ANNAPOLIS – In 2006, voters will consider a constitutional amendment granting oversight on disposition of state land to the Maryland General Assembly — a bill that passed in the final hours of this year’s session last week.
“The main goal was to make it clear that the governor should not be willy-nilly selling off land, reducing the amount of open space in Maryland,” said Delegate Sharon Grosfeld, D-Montgomery.
Gov. Robert Ehrlich’s administration is “running Program Open Space in reverse,” said Delegate Peter Franchot, D-Montgomery. “Now they’re trying to sell off ecologically sensitive lands,” instead of purchasing them.
Outrage over last October’s discovery that the administration had been planning to sell state conservation lands in St. Mary’s County to a private developer prompted a series of bills to give the Legislature more control over the future of state lands.
“People are tired of seeing farmland converted to development,” said Sen. Thomas Middleton, D-Charles.
“The $180 million in real estate transfer tax supposed to go for open-space purchases is being used to cover other deficiencies,” he said, urging that legislation be put together to stop the diversion into general revenue of what were supposed to be dedicated funds.
When open land is developed, the increase in paved surfaces sends water full of garden, automotive, ice-melting and other toxic chemicals racing into streams after each rain. With less forested and plant-covered soil to absorb rain slowly, the soil itself washes away, turning clear streams into muddy floods, said Margaret Palmer, an ecologist at the University of Maryland, College Park.
Another problem, said Marcia Verploegen of Partners for Open Space, is retaining funds to purchase land or conservation easements.
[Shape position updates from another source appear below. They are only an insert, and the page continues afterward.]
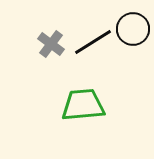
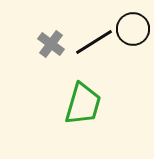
black line: moved 1 px right
green trapezoid: moved 1 px up; rotated 111 degrees clockwise
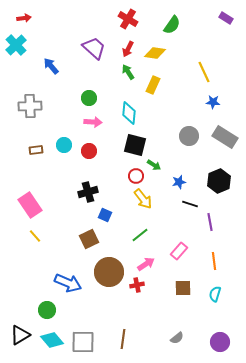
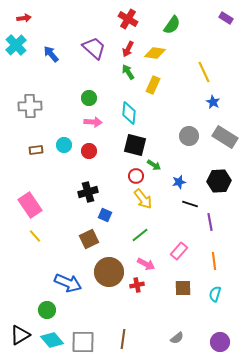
blue arrow at (51, 66): moved 12 px up
blue star at (213, 102): rotated 24 degrees clockwise
black hexagon at (219, 181): rotated 20 degrees clockwise
pink arrow at (146, 264): rotated 60 degrees clockwise
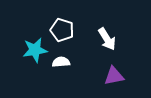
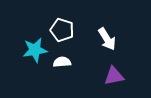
white semicircle: moved 1 px right
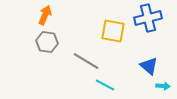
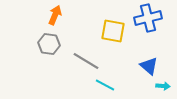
orange arrow: moved 10 px right
gray hexagon: moved 2 px right, 2 px down
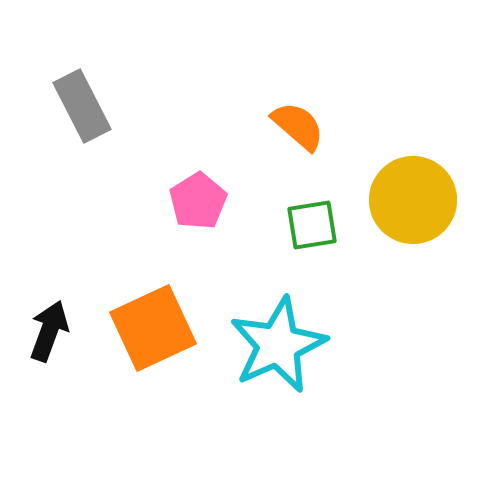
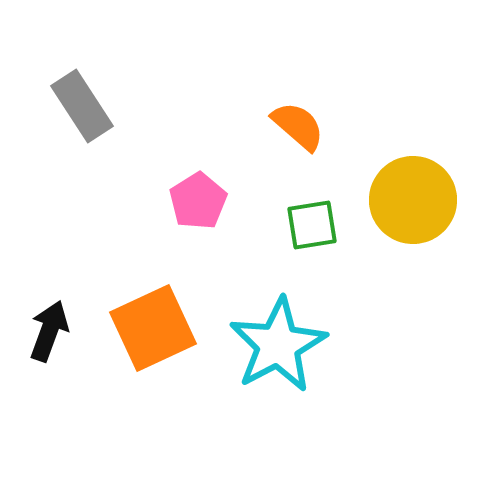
gray rectangle: rotated 6 degrees counterclockwise
cyan star: rotated 4 degrees counterclockwise
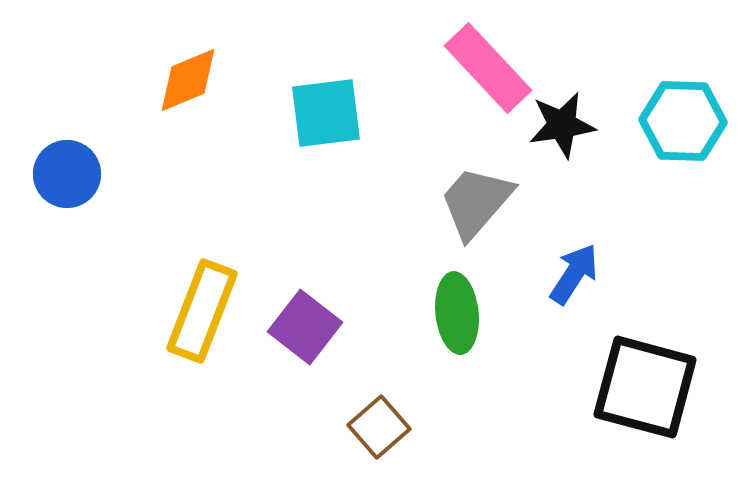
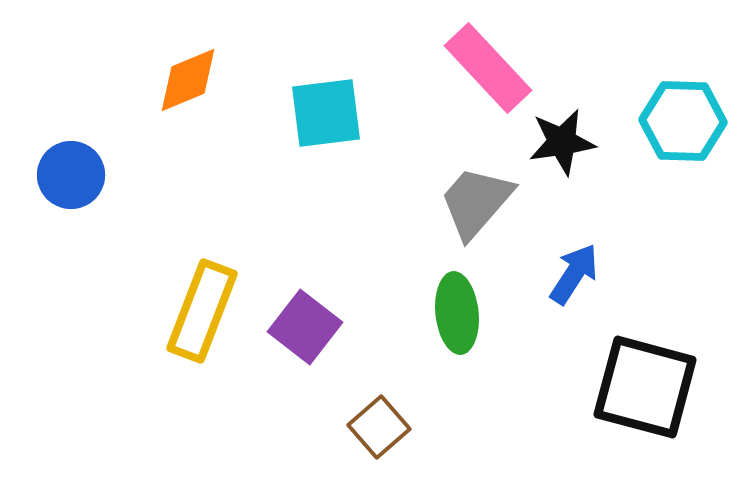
black star: moved 17 px down
blue circle: moved 4 px right, 1 px down
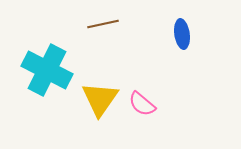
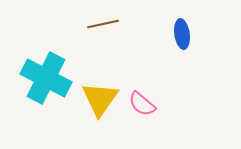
cyan cross: moved 1 px left, 8 px down
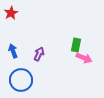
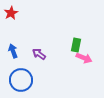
purple arrow: rotated 80 degrees counterclockwise
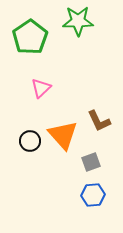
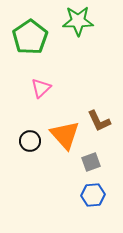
orange triangle: moved 2 px right
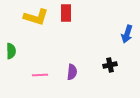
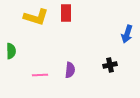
purple semicircle: moved 2 px left, 2 px up
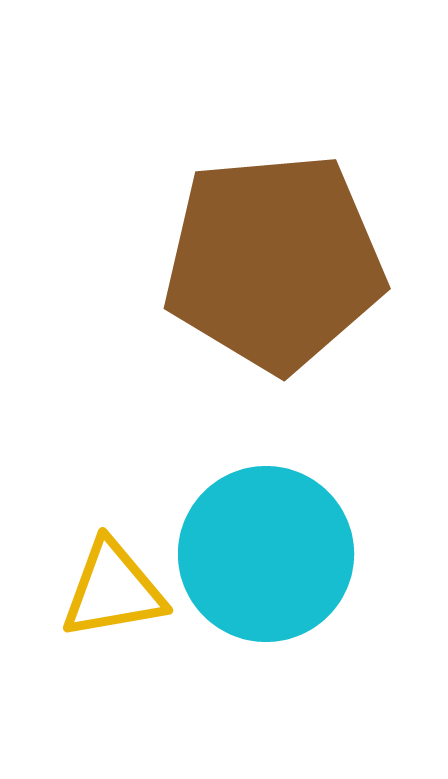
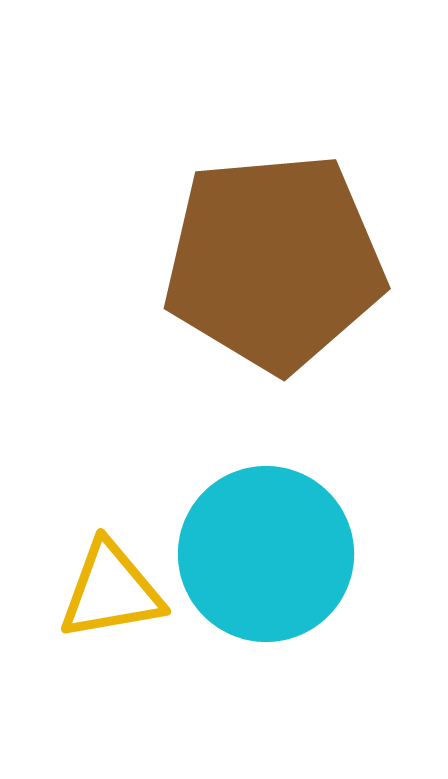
yellow triangle: moved 2 px left, 1 px down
Real estate transfer tax funds that are supposed to be dedicated to the purchase of more open land, she said, have been used instead to prop up the state treasury for several years while land prices all over Maryland have risen steeply, complicating purchases.
Attempts to close a loophole allowing corporations to avoid paying real estate transfer taxes died in Senate committee, as they have in previous years.
Franchot said the Legislature did add $73 million to the $23 million the administration had budgeted for open space purchases.
Delegate Mary-Dulany James, D-Harford, had said during hearings on the bills that the real issue was forcing the state to repay open space funds it had been using in previous years for other purposes. Bills to force repayment failed.
Ehrlich announced $7.5 million in Rural Legacy grant agreements, early in the session, part of the $15 million total budgeted for the purchase of land and conservation easements in designated protection areas.